What rules govern the advertising and promotion of medicinal products, as well as the distribution of samples, and how are advertisements and promotional activities regulated?

Legislation and regulatory authority 

  • Pharmacist Regulations (Preparations) 1986 is a piece of legislation that governs the advertisement of pharmaceutical products.
  • Pharmacists Regulations (Sale of a product not in a pharmacy or by a pharmacist) (Sale of a product not in a pharmacy or by a pharmacist) (Sale of a product not in a pharmacy or by a pharmacist)
  • Procedures of the Ministry of Health.
  • Television and Radio (Ethics in TV Commercials) Rules of the Second Authority, 1994.
  • Ethics in Radio Commercials, Rules of the Second Authority for Television and Radio, 1999.

The MOH is the primary regulatory body in charge of implementing the restrictions and laws governing medicinal product ads. In addition, advertisements on television and radio are controlled by the Second Authority for Television and Radio.

The Pharmacists Regulations (Medical Preparations) 1986 describe advertising as the dissemination of information in writing, through the media, or through some other means. Given this broad definition, the regulations and procedures governing medical preparation ads cover a wide range of advertising practices in all media and platforms.


The MOH must authorize any advertisement of medicinal products in advance. It is illegal to advertise prescription-only drugs (POMs) to the general public. Advertising of prescription and non-prescription drugs to health care practitioners is allowed if it emphasizes the approved indications. Advertising non-prescription drugs to the general public is permitted under strict conditions, including that the details in the advertising be right, reliable, concise, and consistent with the product's accepted indication. Comparative ads are only permitted between goods with similar APIs and where a sufficient and consistent basis for comparison exists.

Internet advertising 

The MOH treats advertising to the general public on the internet, including social media platforms, in the same way it treats advertising on any other platform. A registration holder may view a list of pharmaceutical products registered in its name on its website under MOH Procedure No. 137 (2015).

Does Israel state's privacy and data security laws have an effect on pharmaceutical regulation?

In Israeli law, there is a strong emphasis on maintaining a person's privacy. In terms of a patient's privacy, the Patient Rights Act of 1996 imposes a general obligation on medical professionals (and other therapists) and employees of health facilities to keep confidential any information about a patient that they obtain in the course of their duties or jobs. The Act also states that a medical practitioner/therapist or the director of a health system must take reasonable steps to ensure that staff working under their supervision keep patient details confidential.
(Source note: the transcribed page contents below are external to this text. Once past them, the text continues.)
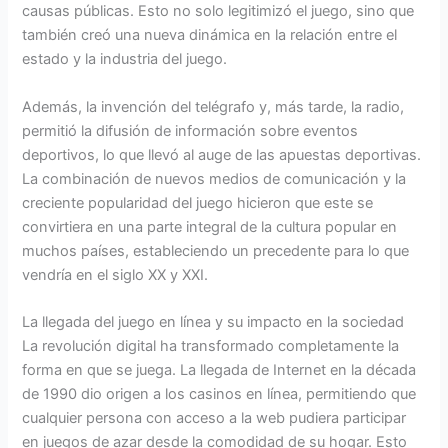
causas públicas. Esto no solo legitimizó el juego, sino que
también creó una nueva dinámica en la relación entre el
estado y la industria del juego.
Además, la invención del telégrafo y, más tarde, la radio,
permitió la difusión de información sobre eventos
deportivos, lo que llevó al auge de las apuestas deportivas.
La combinación de nuevos medios de comunicación y la
creciente popularidad del juego hicieron que este se
convirtiera en una parte integral de la cultura popular en
muchos países, estableciendo un precedente para lo que
vendría en el siglo XX y XXI.
La llegada del juego en línea y su impacto en la sociedad
La revolución digital ha transformado completamente la
forma en que se juega. La llegada de Internet en la década
de 1990 dio origen a los casinos en línea, permitiendo que
cualquier persona con acceso a la web pudiera participar
en juegos de azar desde la comodidad de su hogar. Esto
Furthermore, the Privacy Protection Act of 1981 imposes a general obligation (that extends to commercial companies) not to publish health-related information.
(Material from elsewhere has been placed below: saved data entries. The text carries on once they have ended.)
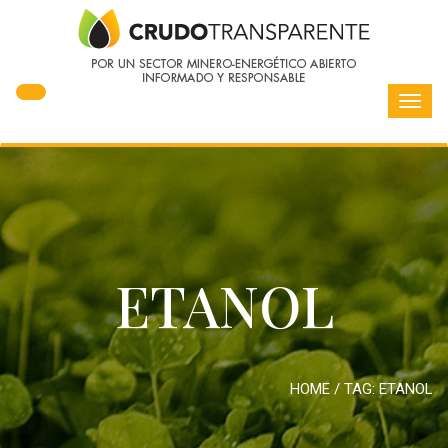
Toggl
navig
ETANOL
HOME
/ TAG:
ETANOL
Databases containing personal medical information or genetic information must follow strict security protocols under the Privacy Protection Regulations (Information Security) 2017.

The Privacy Protection Regulations (Transfer of Data to Databases Outside the State Borders) 2001 provide for the transfer of personal data from an Israeli database to a database outside Israel under strict conditions.
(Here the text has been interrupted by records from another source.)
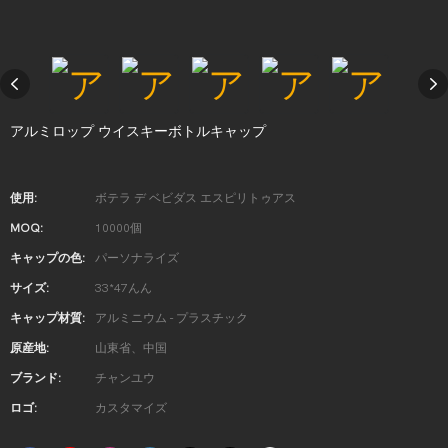
アルミロップ ウイスキーボトルキャップ
使用:
ボテラ デ ベビダス エスピリトゥアス
MOQ:
10000個
キャップの色:
パーソナライズ
サイズ:
33*47んん
キャップ材質:
アルミニウム - プラスチック
原産地:
山東省、中国
ブランド:
チャンユウ
ロゴ:
カスタマイズ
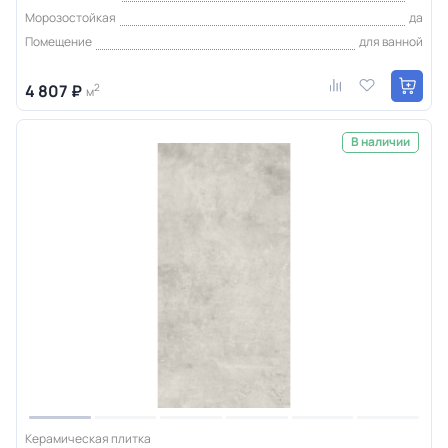
Морозостойкая
да
Помещение
для ванной
4 807 ₽
2
м
В наличии
Керамическая плитка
The duty to protect a patient's privacy is also outlined in various MOH Procedures, such as:

  • MOH Procedure (No. 14 (2016)), which states that the Helsinki Committee will not approve a clinical trial in human subjects unless the trial program includes provisions to protect the privacy of trial participants and the confidentiality of data collected in the trial.
  • MOH Procedure (No. 6 (2013)), which states that adverse reaction reports need not contain identifiable information about the patient, and that information in follow-up reports does not compromise the patient's privacy.